É preciso sublinhar que as considerações precedentes concernem especialmente aquilo que optaremos por nomear como dor física para aludir a dor que acomete o corpo em sua concretude ou, em outras palavras, o organismo em sua dimensão material. Esta designação não deixa de ser um tanto quanto artificial, pois a dor física está relacionada, de diversas maneiras, a questões de ordem emocional, em termos de suas causas ou efeitos. Além disso, a Psicanálise pressupõe, desde a ruptura epistemológica introduzida por Freud a partir de suas descobertas sobre a histeria, que o psíquico e o somático se entrecruzam. Porém, entendemos que a referida opção se justifica para tornar patente que, no presente estudo, não nos ocuparemos diretamente de um tipo de dor que se expressa primordialmente no plano mental e, assim, ser qualificada como dor psíquica. Em contraste com a dor psíquica, a dor física, sobretudo crônica, passou a se afigurar como um tema de maior interesse para a Psicologia apenas a partir do reconhecimento da subjetividade inerente a tal fenômeno, o que evidencia a relevância do recorte estabelecido nesta oportunidade.
A exemplo de Besset (2014), Minatti (2012), Cardoso e Paraboni (2010) e Taylor (2008), dentre outros autores, entendemos que a Psicanálise é capaz de fornecer elementos proveitosos tanto para a apreensão teórica quanto para o manejo clínico dos aspectos subjetivos da dor física. É interessante observar que a exploração das relações entre o funcionamento psíquico e o funcionamento orgânico foi crucial para o desenvolvimento do pensamento freudiano. Contudo, o próprio criador da Psicanálise não dedicou nenhum de seus estudos especificamente à dor física, tendo abordado o assunto apenas pontualmente em diferentes publicações com outras temáticas. De qualquer maneira, é possível afirmar que Freud estabeleceu pressupostos essenciais para o entendimento do fenômeno em questão pela ótica da chamada "ciência dos processos mentais inconscientes" (Freud, 1996e, p. 254).

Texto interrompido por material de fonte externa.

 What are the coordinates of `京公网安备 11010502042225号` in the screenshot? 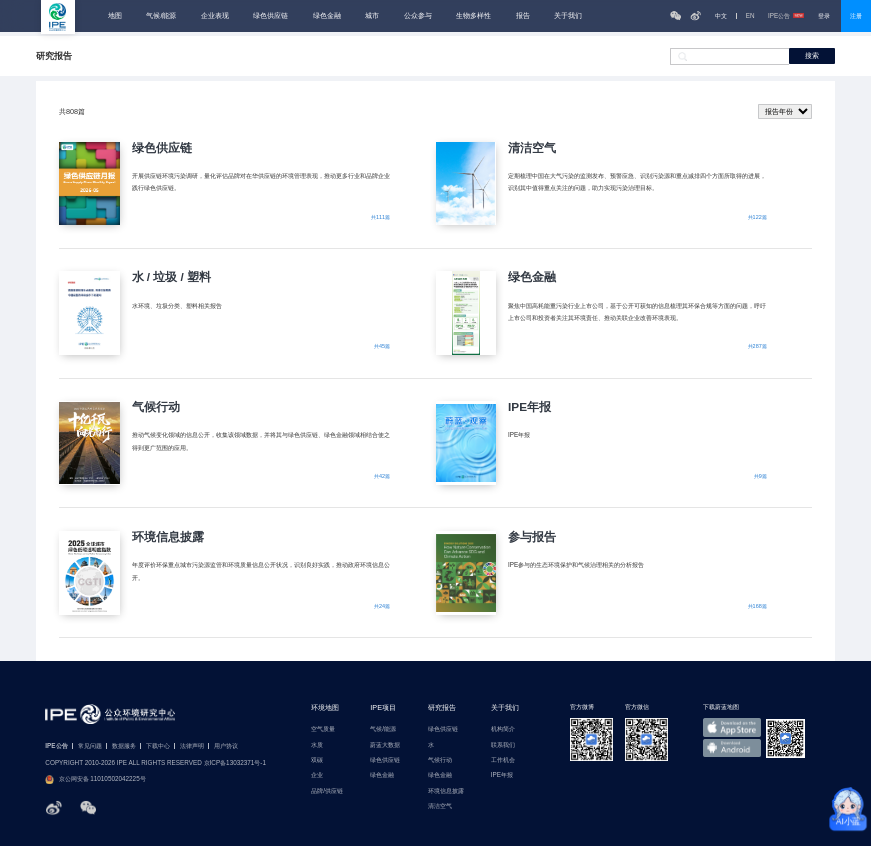 It's located at (95, 779).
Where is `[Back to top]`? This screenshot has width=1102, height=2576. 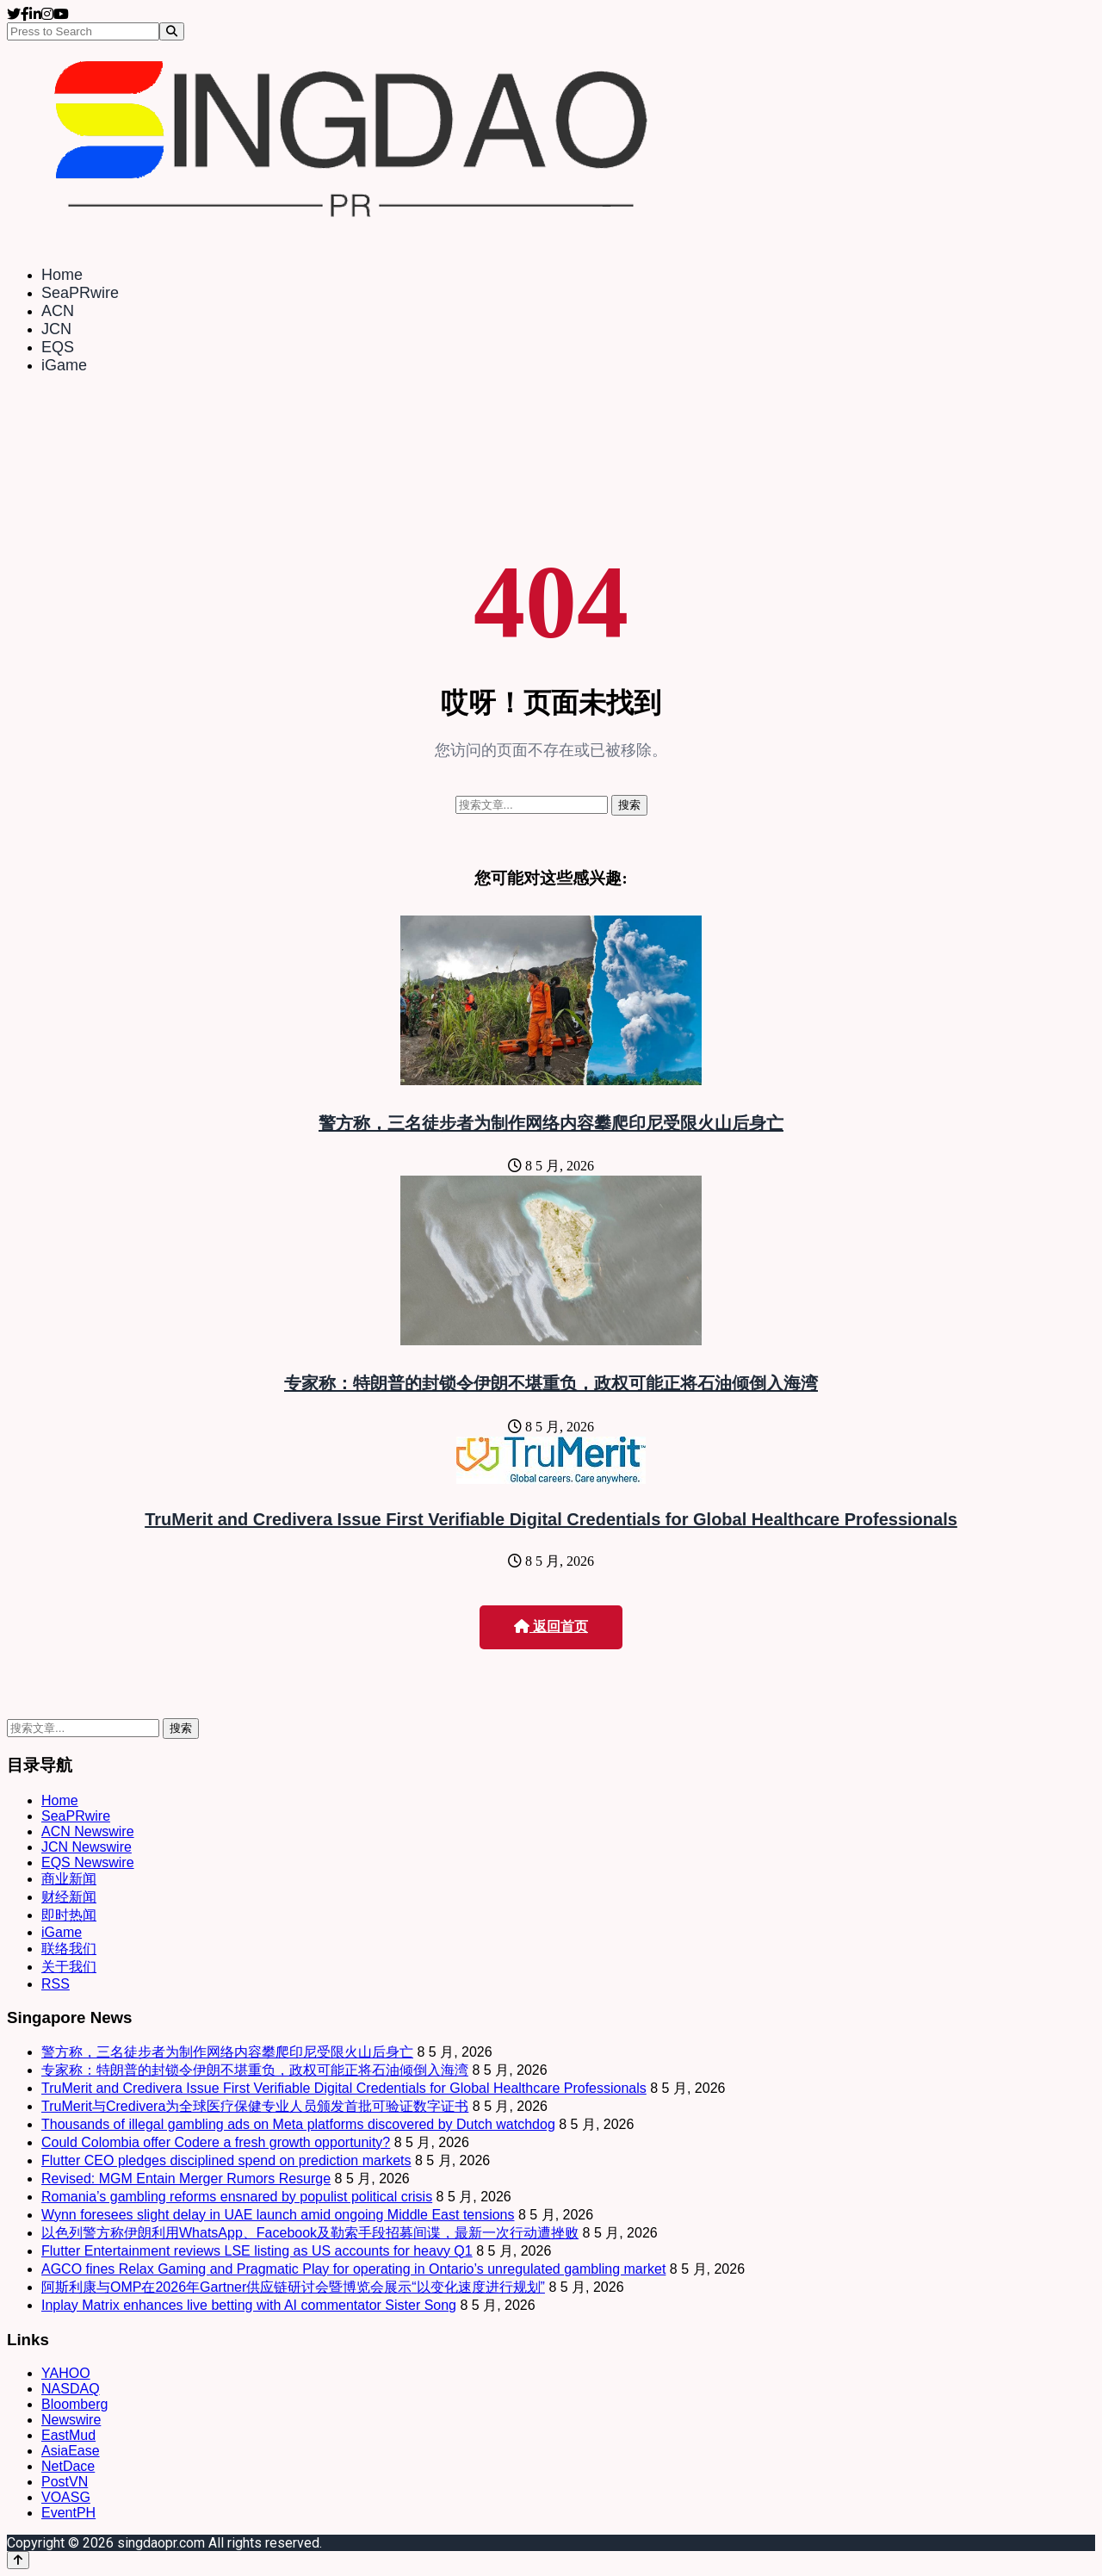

Justamente por essa razão, tanto no contexto nacional quanto internacional, autores como Santos e Rudge (2014) e Rocha (2011), por um lado, e Nasio (2008) e Fleming (2003), por outro, vêm se dedicando ao estabelecimento de um panorama das formulações de Freud a esse respeito, privilegiando, nessa empreitada, alguns de seus textos em detrimento de outros. Assumindo tais premissas, o presente estudo tem como objetivo sintetizar e discutir as primeiras contribuições metapsicológicas freudianas para a compreensão dos aspectos subjetivos da dor física. Diante desse objetivo, nos deteremos aos textos "Sobre o narcisismo: uma introdução", "Repressão", "Os instintos e suas vicissitudes" e "Luto e melancolia". Tal opção se deve a três motivos principais: em primeiro lugar, porque, embora tenha contemplado a temática antes da publicação das referidas obras, Freud o fez recorrendo a uma terminologia neurológica, pois ainda não havia estabelecido os postulados psicanalíticos fundamentais. Em segundo, porque os textos selecionados para esta oportunidade não foram objeto de um exame pormenorizado em publicações prévias. Por fim, em terceiro lugar, porque foram redigidos originalmente no mesmo período, entre 1914 e 1915, pelo que veiculam formulações que se articulam entre si.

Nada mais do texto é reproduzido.